Quando Marx e Engels scrissero il Manifesto, erano due giovani, di 29 e 27 anni rispettivamente. Scrivevano in un periodo di reazione nera. La classe operaia era apparentemente immobile. Lo stesso Manifesto è stato scritto a Bruxelles, dove i suoi autori erano stati costretti a fuggire come rifugiati politici. Eppure, nel momento stesso in cui il Manifesto Comunista ha visto la luce del giorno, nel febbraio 1848, la rivoluzione era già esplosa nelle strade di Parigi, e nei mesi successivi si era diffusa a macchia d’olio attraverso praticamente tutta l’Europa.

Stiamo entrando in un periodo di grandi convulsioni che durerà per diversi anni, un periodo analogo a quello del 1930-1937 in Spagna. Ci saranno sconfitte e battute d’arresto, ma in queste condizioni le masse impareranno molto velocemente. Naturalmente, non bisogna esagerare: siamo ancora agli inizi di un processo di radicalizzazione. Ma è molto evidente qui che stiamo assistendo all’inizio di un cambiamento di coscienza delle masse. Un numero crescente di persone mette in discussione il capitalismo. Sono aperti alle idee del marxismo in un modo che non si vedeva prima. Nel prossimo periodo le idee che erano limitate a piccoli gruppi di rivoluzionari saranno avidamente seguite da milioni di persone.

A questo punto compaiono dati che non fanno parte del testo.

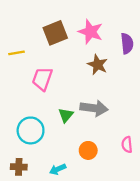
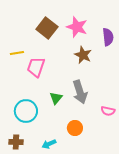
brown square: (55, 33) -> (47, 28), turned -30
yellow line: (16, 53) -> (17, 53), moved
gray arrow: (94, 108) -> (80, 92), turned 65
pink semicircle: (127, 145) -> (108, 111), moved, turned -72

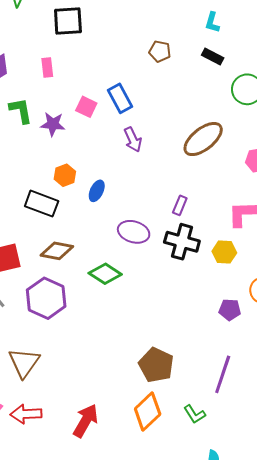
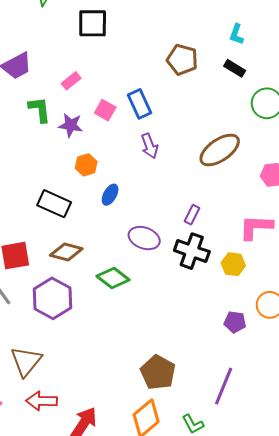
brown pentagon: (160, 51) -> (182, 60), size x1.4
pink rectangle: (47, 68) -> (71, 81), moved, turned 54
orange hexagon: (65, 175) -> (86, 165), moved
red arrow: (26, 414) -> (42, 401), moved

Possiamo quindi dare a Fukuyama la seguente risposta: la storia non è finita. In realtà, è appena iniziata. Quando le generazioni future guarderanno indietro alla nostra attuale “civiltà”, adotteranno più o meno lo stesso atteggiamento che noi adottiamo verso il cannibalismo. La condizione preliminare per conseguire un più elevato livello di sviluppo umano è la fine dell’anarchia capitalista e la creazione di un piano razionale e democratico di produzione in cui uomini e donne possano prendere le loro vite e destini nelle loro mani.

“Questa è un'utopia impossibile!” Ci verrà detto da sedicenti “realisti”. Ma ciò che è assolutamente irrealistico è immaginare che i problemi dell’umanità possono essere risolti sulla base del sistema attuale che ha portato il mondo al suo disperato stato attuale. Dire che l’umanità è incapace di trovare un’alternativa migliore alle leggi della giungla è una mostruosa diffamazione della specie umana.

Sfruttando il potenziale colossale della scienza e della tecnologia, liberandoli dal giogo mostruoso della proprietà privata e dello stato nazionale, sarà possibile risolvere tutti i problemi che opprimono il mondo e lo minacciano di distruzione. La vera storia umana comincerà solo quando gli uomini e le donne avranno posto fine alla schiavitù capitalista e mosso i primi passi verso il regno della libertà.